The people of the United States invested a large chunk of tax dollars to the cause of teaching me Russian. In exchange for that money I was required to read Soviet periodicals and books, to listen to Soviet radio, and to watch Soviet films and television. After almost eight years of doing that, I know something about propaganda.

If you want an easier path to understanding propaganda, just look at press releases of any kind, from any organization. You will almost never see a purely informational press release, even if it is to announce an informational report. How many times have you compared the press release with the report and discovered they have “buried the lede” to convince you that the report says something it doesn’t?

To truly be propaganda, the purpose must be to alter the truth. Advocacy is not automatically propaganda, if you are “advocating” the truth. The most blatant propaganda substitutes opinion for facts. The purpose of propaganda is to alter the truth and hide the facts to further a goal.

Every segment of the political spectrum resorts to propaganda to convince you that their candidates have the answers to all of the world’s problems. It isn’t all that difficult to separate fact from opinion.

Fact checking is the easiest way of determining if someone is an advocate or a propagandist. If their facts are true and they clearly separate facts from opinion in their writing, they aren’t writing propaganda.
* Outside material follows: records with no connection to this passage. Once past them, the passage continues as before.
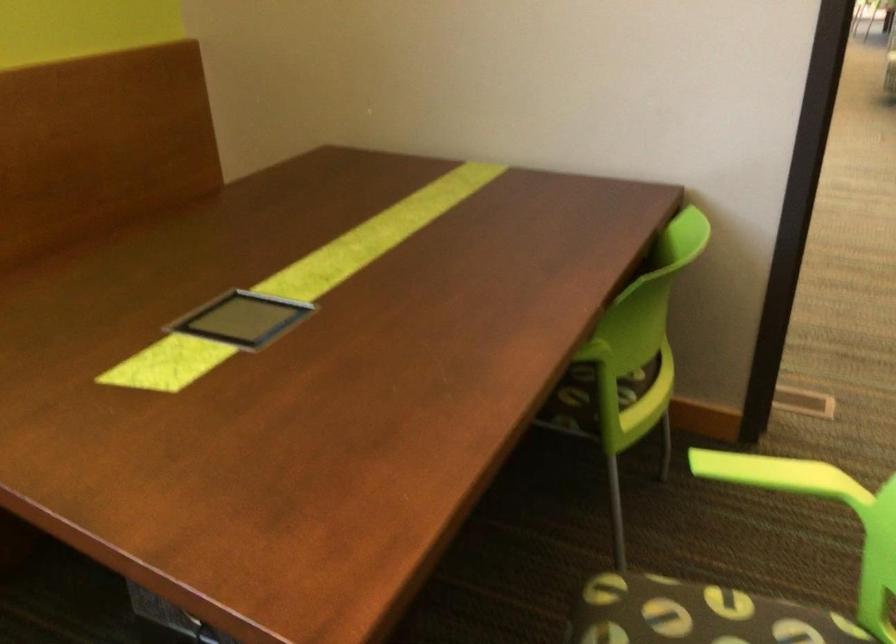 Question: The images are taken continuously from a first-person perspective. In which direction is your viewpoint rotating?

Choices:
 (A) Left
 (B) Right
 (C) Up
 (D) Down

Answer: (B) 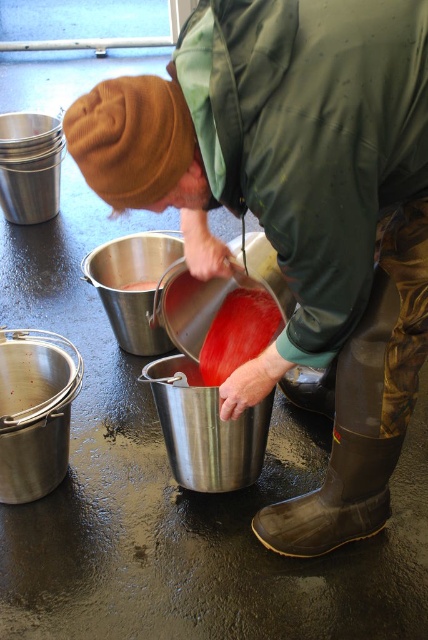 Is metallic bucket at center below black rubber boot at lower right?

Actually, metallic bucket at center is above black rubber boot at lower right.

Which is below, metallic bucket at center or black rubber boot at lower right?

black rubber boot at lower right is lower down.

Does point (372, 310) lie behind point (389, 508)?

No, (372, 310) is closer to viewer.

Locate an element on the screen. Image resolution: width=428 pixels, height=640 pixels. metallic bucket at center is located at coordinates (296, 209).

Is black rubber boot at lower right bigger than matte red liquid at center?

Yes.

Can you confirm if black rubber boot at lower right is shorter than matte red liquid at center?

A: Incorrect, black rubber boot at lower right's height does not fall short of matte red liquid at center's.

Locate an element on the screen. The width and height of the screenshot is (428, 640). black rubber boot at lower right is located at coordinates (335, 497).

Where is `black rubber boot at lower right`? The image size is (428, 640). black rubber boot at lower right is located at coordinates (335, 497).

Between bright red smooth liquid at center and matte red liquid at center, which one is positioned higher?

matte red liquid at center

Does bright red smooth liquid at center have a larger size compared to matte red liquid at center?

Correct, bright red smooth liquid at center is larger in size than matte red liquid at center.

Find the location of a particular element. bright red smooth liquid at center is located at coordinates (237, 333).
The form or media does not determine whether something is propaganda. The qualifications of the writer do not determine whether something is propaganda. The causes supported or protested do not determine whether something is propaganda.

To simply label a mass of people that you don’t know, many of whom you haven’t read, based on their mode of expression and perceived political bias, as propagandists is intellectually lazy and, in fact, is the special subset of propaganda known as stereotyping.

2 comments

1 BadTux { 05.06.07 at 11:24 am }

That said if, for example, 3 out of 5 Fox News anchors engaged in propaganda while you were sampling their offerings, you would be well served by simply assuming that all Fox News anchors are propagandists. On average you will be correct.

2 Bryan { 05.06.07 at 1:42 pm }

Ah, but you are actually taking a large, meaningful sample, gathering facts.

The problem is that too many of the “traditional media” would look here, your place, NTodd’s, and Steve Bates, and pronounce that bloggers are liberal to libertarian, computer geeks, former or current teachers who are associated with cats. Think about it, as a group we cover both coasts and the South. Throw in Melanie at Just a Bump and you have DC covered.

When you are cherry picking, you can get any answer you want.